Mammalian cranial diversity

The researchers explained that recent advances in technology have revolutionized our capacity to characterize mammalian cranial diversity patterns. 

In a comprehensive review of mammalian skull evolution, the team discovered that feeding adaptations are a key driver behind the varying face lengths observed in different mammal species. 

The CREA pattern 

“The CREA pattern is observed in a diverse range of mammals, from cats to mice, antelopes to baboons, and deer to kangaroos, yet its cause remained elusive until now,” said Dr. Mitchell.

Study senior author Professor Vera Weisbecker noted the complexity of this pattern, citing exceptions among certain mammals. 

“Confusingly, there are also many mammals where the rule does not hold up or is even reversed,” said Professor Weisbecker. “Australian carnivorous marsupials are a great example. We found that their largest living member, the Tasmanian devil, has an exceptionally short face compared to other species.”

Naturally strong bite

Dr. Emma Sherratt from The University of Adelaide said that the team went back to basic “lever mechanics” to explain both the rule of the long face and its exceptions.

The analysis revealed that larger mammals generally possess a naturally stronger bite due to their larger muscles. This strength reduces their reliance on short faces for effective feeding. 

By contrast, smaller mammals benefit from shorter faces, which enable them to exert more bite force, crucial for consuming the same types of food as their larger counterparts.

“Closely related mammals tend to eat similar foods. For example, different kangaroos species all eat grass or leaves and different species of wolves and foxes all eat meat.
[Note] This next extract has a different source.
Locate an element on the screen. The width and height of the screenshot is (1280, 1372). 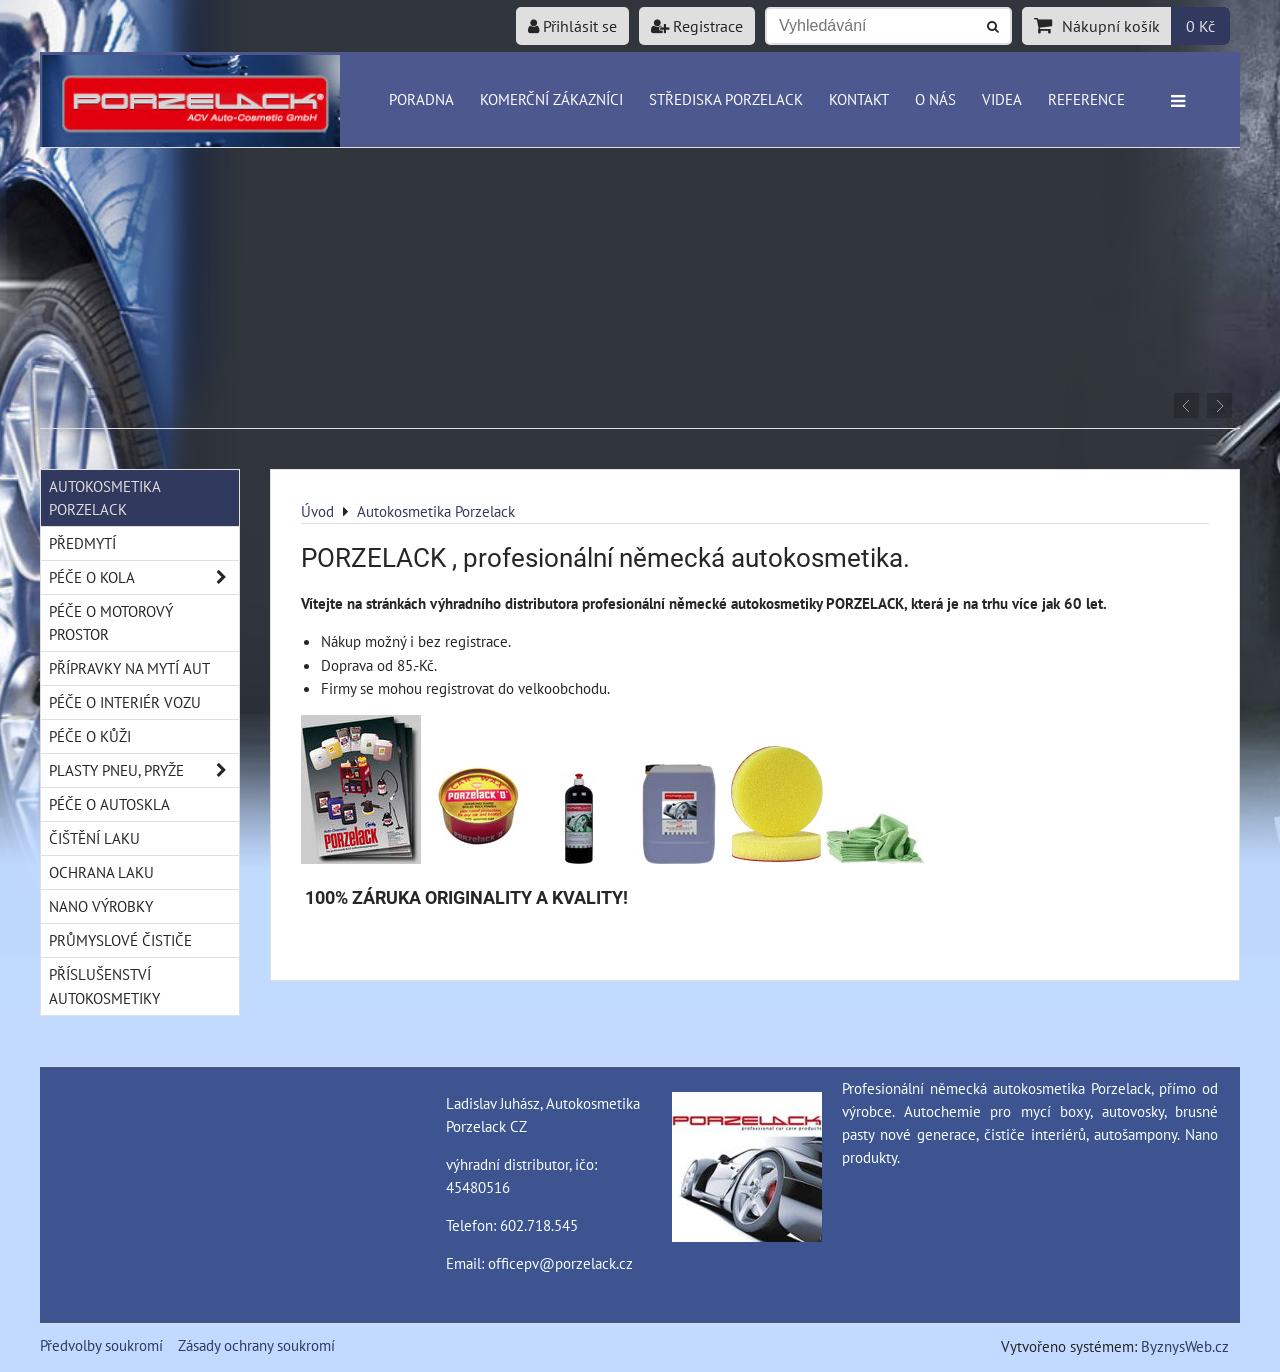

However, bigger animals of a group have a naturally stronger bite because their skull, teeth and jaw muscles are simply bigger,” explained Dr. Sherratt.

Drastic dietary shifts 

However, the team also noticed significant deviations from this trend linked to diet changes. In cases where smaller mammals have longer faces than their larger relatives, a drastic shift in dietary habits is often observed. 

“Our analyses of 22 mammal families show that there is almost always a radical change in diet when smaller mammals have longer faces than their larger relatives,” said Professor Weisbecker.

“For example, Tasmanian devils are known to crush bones, and the short-snouted orcas feed on much larger prey than their fish-eating dolphin relatives. These behaviors need higher bite forces.”

“But this also works the other way around. For example, the tiny honey possum has a much longer snout than would be expected for any possum, but it also mostly licks nectar from deep inside flowers and does not need to bite hard.”

Humans are the main exception

The researchers agree that humans are probably an exception among exceptions when it comes to cranium evolution.

“Humans do not use their snouts as a primary means of obtaining food. They use their hands and tools to manipulate can soften their food through cooking,” said Dr. Mitchel. “This means that the evolution of the human face is probably more influenced by other things than their ability to bite.”

The research is published in the journal Biological Reviews.